Or perhaps they should knuckle-down and write better books.

Please note that I am not in the "book cover design" industry per se. I have designed a book cover or two, but I do all manner of design/illustration work for individuals and companies in a wide range of industries. I don't have a "specialty" because experience has taught me that the fundamentals of good design will work just about anywhere they are tried. 



> do you guarantee any number of sales if someone buys a cover from you?
> neither do the so called promoters and advertisers who make money while authors lose more if they waste it on their 'services'



Sadly, there are no guarantees in life. 

The cover attracts the initial attention of the target audience, and that's all it does.

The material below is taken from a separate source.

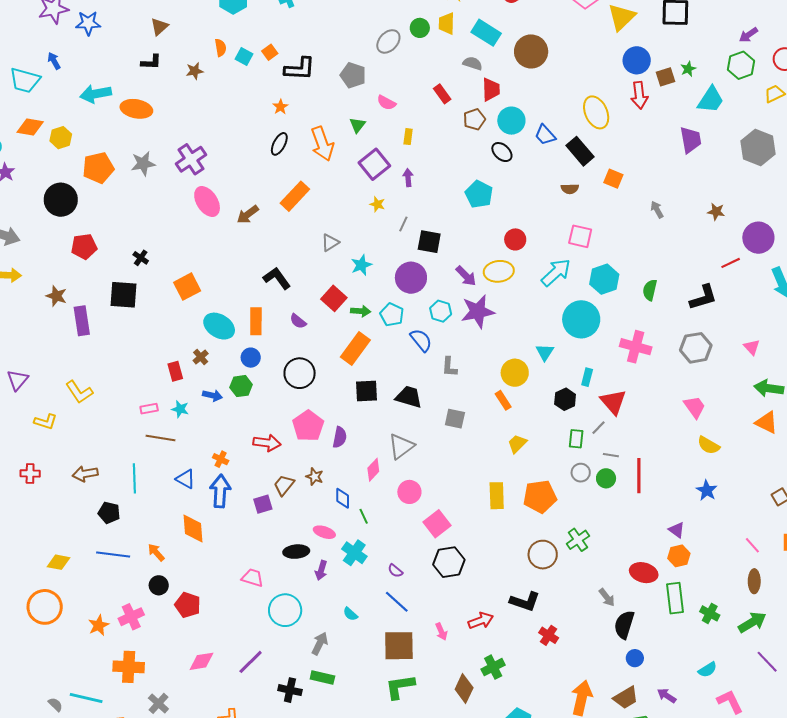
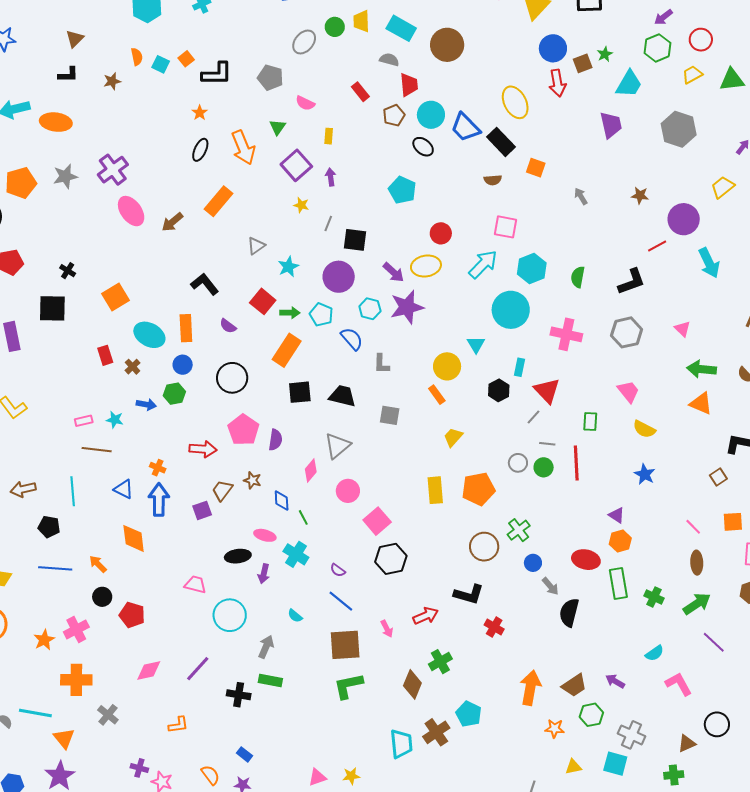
blue trapezoid: (545, 135) -> (465, 127), size x1.4
red rectangle: (175, 371) -> (105, 355), moved
green rectangle: (576, 439) -> (590, 421), moved
blue circle: (635, 658) -> (533, 563), moved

It's up to you, the writer, to close the deal with a good synopsis that entices them to add it to their cart. And then you need to satisfy the promise of the cover and synopsis by writing a compelling work that gets good reviews and builds excitement. 

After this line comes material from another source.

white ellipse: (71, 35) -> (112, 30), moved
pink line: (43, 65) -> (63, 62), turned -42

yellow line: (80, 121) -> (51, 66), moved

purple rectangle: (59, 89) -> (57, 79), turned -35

So a good cover is arguably of great importance, but if the writing sucks not even a cover by Rembrandt will save it.


----------



## who me? (May 4, 2017)

sigmadog said:


> I would love to see some of your work. Seriously. Please share a pic. I do not say this sarcastically, because some DIY covers are actually quite nice.
> 
> 
> 
> ...


===========================

most of the apples are bad when it comes to so called professional book cover artistes
nobody can show that a cover sells enough MORE books to pay for the cost of doing it

self publishers have to look for the cheapest route that is good enough
most of them wont make a penny of profit over expenses

most of the suc...  er authors are wannabees kranking out kindle krap novels for self fulfillmennt
they cant write better books
and the ones who are arrogant enough often spring for expensive covers and still only sell 3 books 

exactly 
the cover is to NOT confuse the reader
and get them to look at the back cover then inside

good design does not equate to good marketing
what artistes like is artsy
what is needed is salesy

nobody ever reviewed a book on amazon and raved about the cover
nobody said they bought the book because of the cover
they all talk about the content


----------



## sigmadog (May 4, 2017)

I can see this conversation is rapidly going nowhere.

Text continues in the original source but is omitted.